The number of cases of type 1 diabetes occurring before age 15 might be greatly reduced by immunizing children with common pediatric vaccines at birth, rather than waiting until eight weeks of age, according to a new study from LDS Hospital in Salt Lake City and Classen Immunotherapies in Baltimore, Md.
Vaccines given at birth may possibly prevent children from being colonized with diabetes-inducing viruses from the mother by triggering the release of interferon and other immune system mediators in a newborn’s system, claim the study’s co-authors David C. Classen, MD, of LDS Hospital’s division of infectious disease and J. Barthelow Classen, MD, MBA, of Classen Immunotherapies.

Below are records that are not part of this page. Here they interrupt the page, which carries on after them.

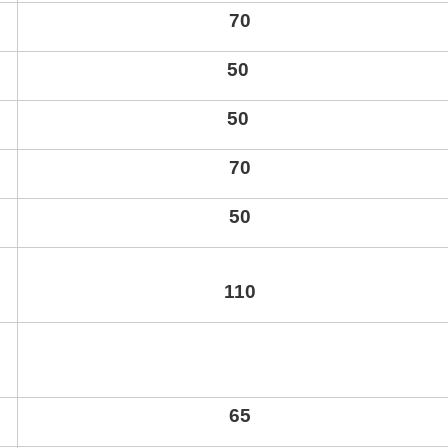
70
50
50
70
50
110
65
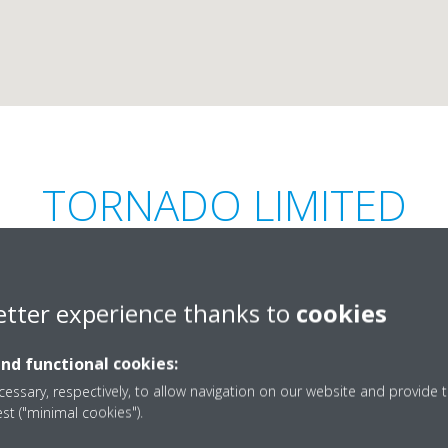
TORNADO LIMITED
etter experience thanks to
cookies
and functional cookies:
Riche Terre,
+230-206-9271
essary, respectively, to allow navigation on our website and provide t
est ("minimal cookies").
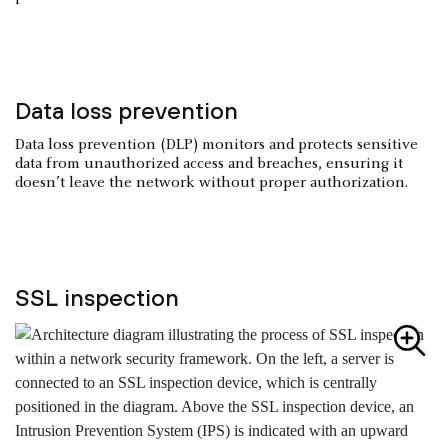
Data loss prevention
Data loss prevention (DLP) monitors and protects sensitive
data from unauthorized access and breaches, ensuring it
doesn’t leave the network without proper authorization.
SSL inspection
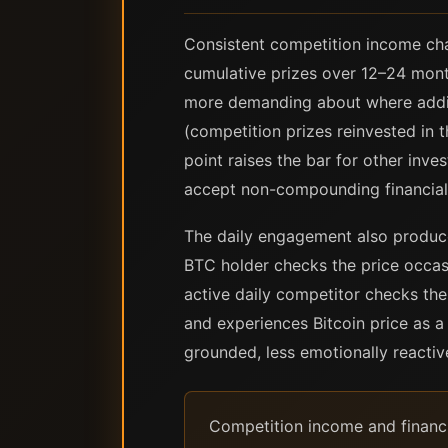
Consistent competition income ch
cumulative prizes over 12–24 mont
more demanding about where addit
(competition prizes reinvested in t
point raises the bar for other inve
accept non-compounding financial
The daily engagement also produces
BTC holder checks the price occas
active daily competitor checks th
and experiences Bitcoin price as a
grounded, less emotionally reacti
Competition income and financi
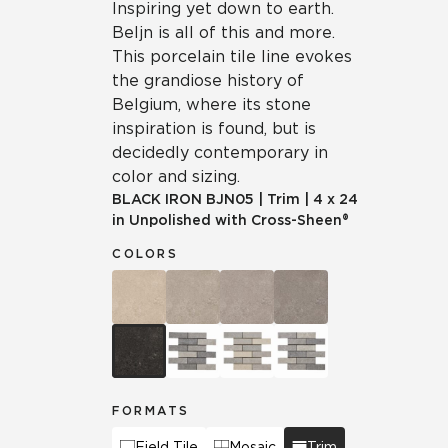
Inspiring yet down to earth.
Beljn is all of this and more.
This porcelain tile line evokes
the grandiose history of
Belgium, where its stone
inspiration is found, but is
decidedly contemporary in
color and sizing.
BLACK IRON
BJN05
|
Trim
|
4 x 24
in Unpolished with Cross-Sheen®
COLORS
FORMATS
Field Tile
Mosaic
Trim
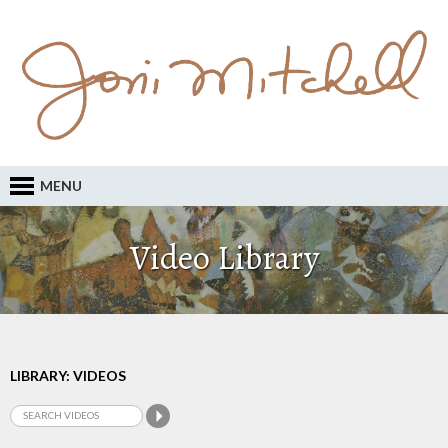
MENU
Video Library
LIBRARY: VIDEOS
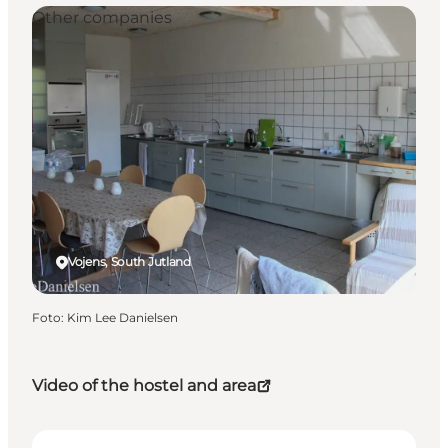
Other companies
Vojens, South Jutland
Foto
:
Kim Lee Danielsen
Video of the hostel and area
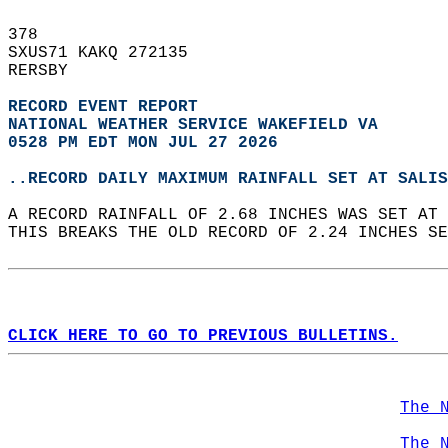
378   
SXUS71 KAKQ 272135  
RERSBY  
RECORD EVENT REPORT
NATIONAL WEATHER SERVICE WAKEFIELD VA
0528 PM EDT MON JUL 27 2026
..RECORD DAILY MAXIMUM RAINFALL SET AT SALIS
A RECORD RAINFALL OF 2.68 INCHES WAS SET AT 
THIS BREAKS THE OLD RECORD OF 2.24 INCHES SE
CLICK HERE TO GO TO PREVIOUS BULLETINS.
The 
The 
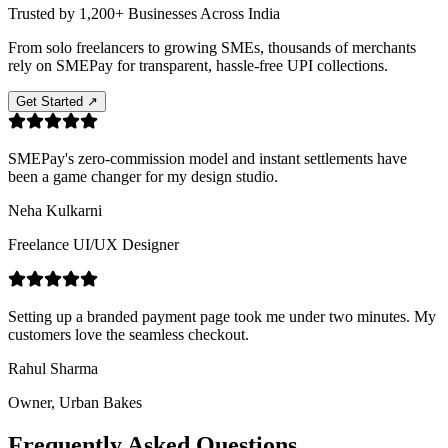
Trusted by
1,200+ Businesses
Across India
From solo freelancers to growing SMEs, thousands of merchants
rely on SMEPay for transparent, hassle-free UPI collections.
Get Started ↗
SMEPay's zero-commission model and instant settlements have
been a game changer for my design studio.
Neha Kulkarni
Freelance UI/UX Designer
Setting up a branded payment page took me under two minutes. My
customers love the seamless checkout.
Rahul Sharma
Owner, Urban Bakes
Frequently Asked
Questions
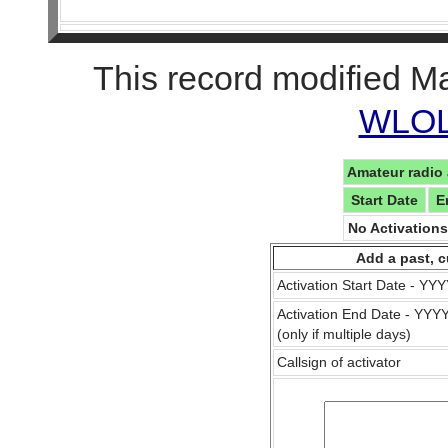
This record modified M
WLOL 
Amateur radio 
Start Date
E
No Activation
Add a past, c
Activation Start Date - Y
Activation End Date - YY
(only if multiple days)
Callsign of activator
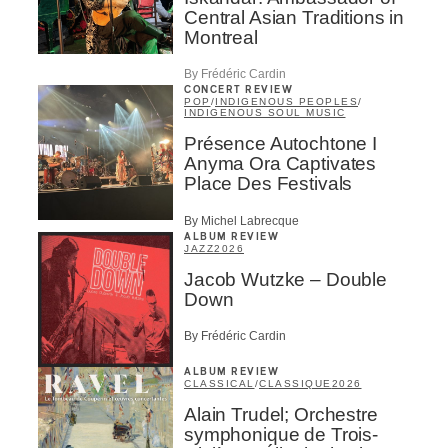
Central Asian Traditions in
Montreal
By Frédéric Cardin
CONCERT REVIEW
POP
/
INDIGENOUS PEOPLES
/
INDIGENOUS SOUL MUSIC
Présence Autochtone I
Anyma Ora Captivates
Place Des Festivals
By Michel Labrecque
ALBUM REVIEW
JAZZ
2026
Jacob Wutzke – Double
Down
By Frédéric Cardin
ALBUM REVIEW
CLASSICAL
/
CLASSIQUE
2026
Alain Trudel; Orchestre
symphonique de Trois-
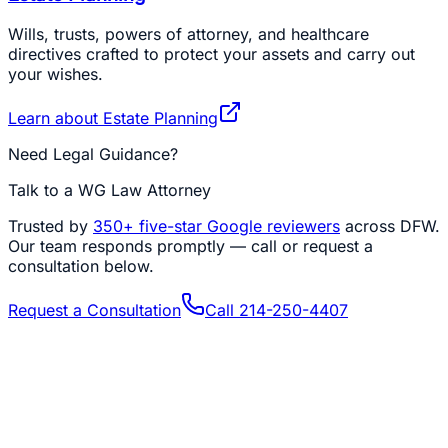
Wills, trusts, powers of attorney, and healthcare
directives crafted to protect your assets and carry out
your wishes.
Learn about
Estate Planning
Need Legal Guidance?
Talk to a WG Law Attorney
Trusted by
350+
five-star Google reviewers
across DFW.
Our team responds promptly — call or request a
consultation below.
Request a Consultation
Call
214-250-4407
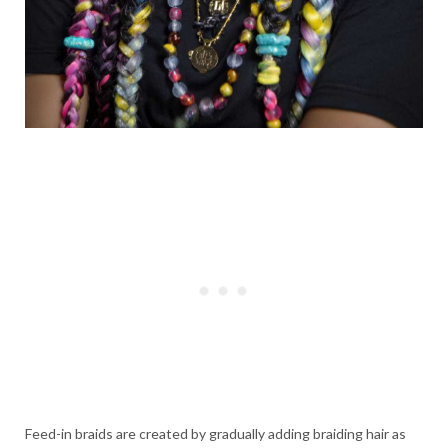
Feed-in braids are created by gradually adding braiding hair as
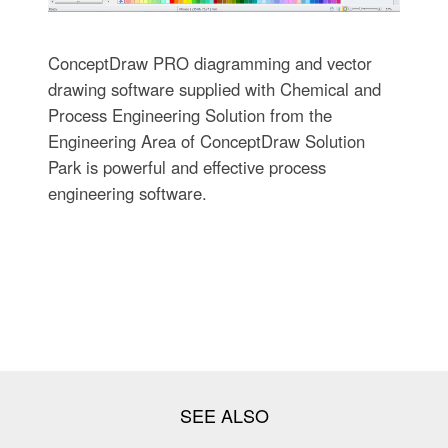
ConceptDraw PRO diagramming and vector
drawing software supplied with Chemical and
Process Engineering Solution from the
Engineering Area of ConceptDraw Solution
Park is powerful and effective process
engineering software.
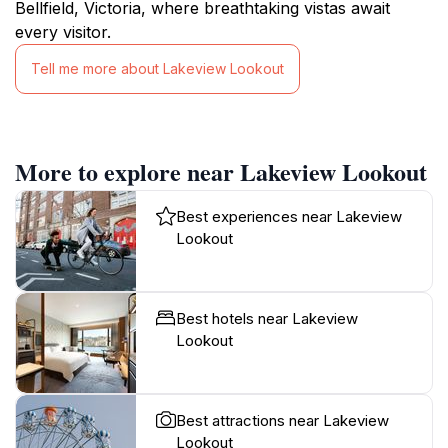
Bellfield, Victoria, where breathtaking vistas await
every visitor.
Tell me more about Lakeview Lookout
More to explore near Lakeview Lookout
Best experiences near Lakeview
Lookout
Best hotels near Lakeview
Lookout
Best attractions near Lakeview
Lookout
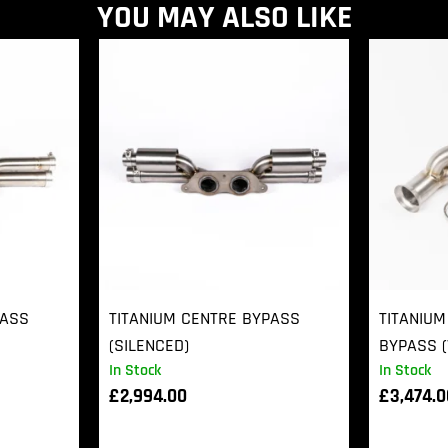
YOU MAY ALSO LIKE
PASS
TITANIUM CENTRE BYPASS
TITANIUM
(SILENCED)
BYPASS (
In Stock
In Stock
£
2,994.00
£
3,474.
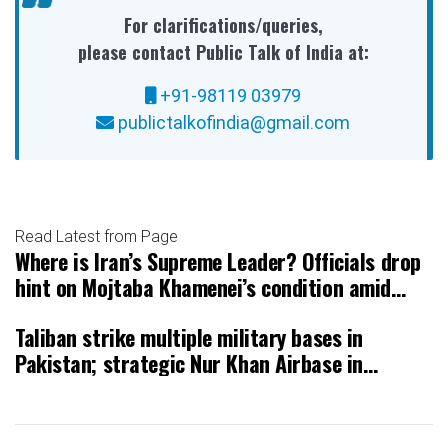
For clarifications/queries,
please contact Public Talk of India at:
+91-98119 03979
publictalkofindia@gmail.com
Read Latest from Page
Where is Iran’s Supreme Leader? Officials drop
hint on Mojtaba Khamenei’s condition amid
intense USIsrael strikes
Taliban strike multiple military bases in
Pakistan; strategic Nur Khan Airbase in
Rawalpindi hit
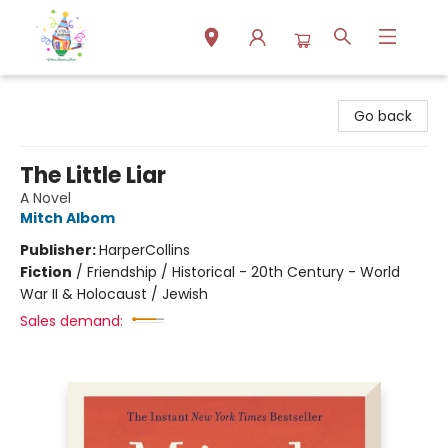
Park Books
Go back
The Little Liar
A Novel
Mitch Albom
Publisher:
HarperCollins
Fiction
/
Friendship / Historical - 20th Century - World
War II & Holocaust / Jewish
Sales demand:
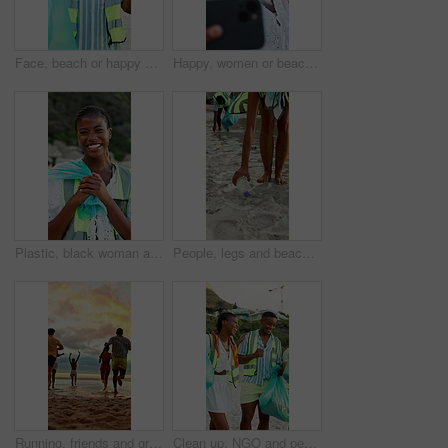
Face, beach or happy man with bag for recycling, cleaning dirt or pollution on sandy shore together. Male person, volunteer or group with smile or garbage for community service, success or earth day
Happy, women or beach with friends for selfie, outdoor memory or photography together. Female people, group or smile with hug on ocean coast for picture, capture moment or social media post in nature
Plastic, black woman and face of volunteer on beach for community, clean up or sustainability program. Laugh, bag and portrait of NGO worker with social responsibility for waste management by ocean.
People, legs and beach with bag for recycling, cleaning dirt or pollution on sandy shore. Group, volunteer or rubbish with plastic bottles on ocean coast for community service or earth day together
Running, friends and group at beach for holiday, travel or fun together in nature on weekend getaway. Outdoor, sunset and freedom on summer vacation, back and bonding with people on sea adventure
Clean up, NGO and people on beach for community, service or sustainability program outdoor. Happy, trash bags and group of volunteers with social responsibility for waste management by ocean.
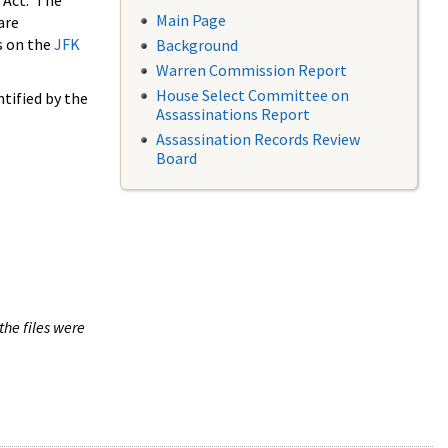
 Act. The
Main Page
are
s on the
JFK
Background
Warren Commission Report
House Select Committee on
tified by the
Assassinations Report
Assassination Records Review
Board
the files were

Using epidemiological and statistical models developed at LDS Hospital, the researchers compiled and compared data on type 1 diabetes from European countries. They found evidence to support that children immunized for tuberculosis at birth (BCG vaccine) had their chance of developing type 1 diabetes by age 15 reduced by 33 percent. Analysis also showed an increased risk of developing type 1 diabetes associated with administering the BCG vaccine at school age.
The researchers also found evidence that the risk of developing type 1 diabetes was higher when the hepatitis B and hemophilus B vaccines were administered after children were two months old.
These results, published in the October issue of Infectious Diseases in Clinical Practices, supports previous findings from animal studies (Autoimmunity, 1996, 24:137-145), that found an association between immunizing rodents at birth with common pediatric vaccines and a decreased risk of type 1 diabetes.
“Based on our epidemiological data and previous animal studies, there appears to be a very tight window in which conditions are ideal to administer the first dose of common vaccinations,” says David Classen. “The next step is to verify this hypothesis with a large clinical trial involving humans, either in the United States or abroad.”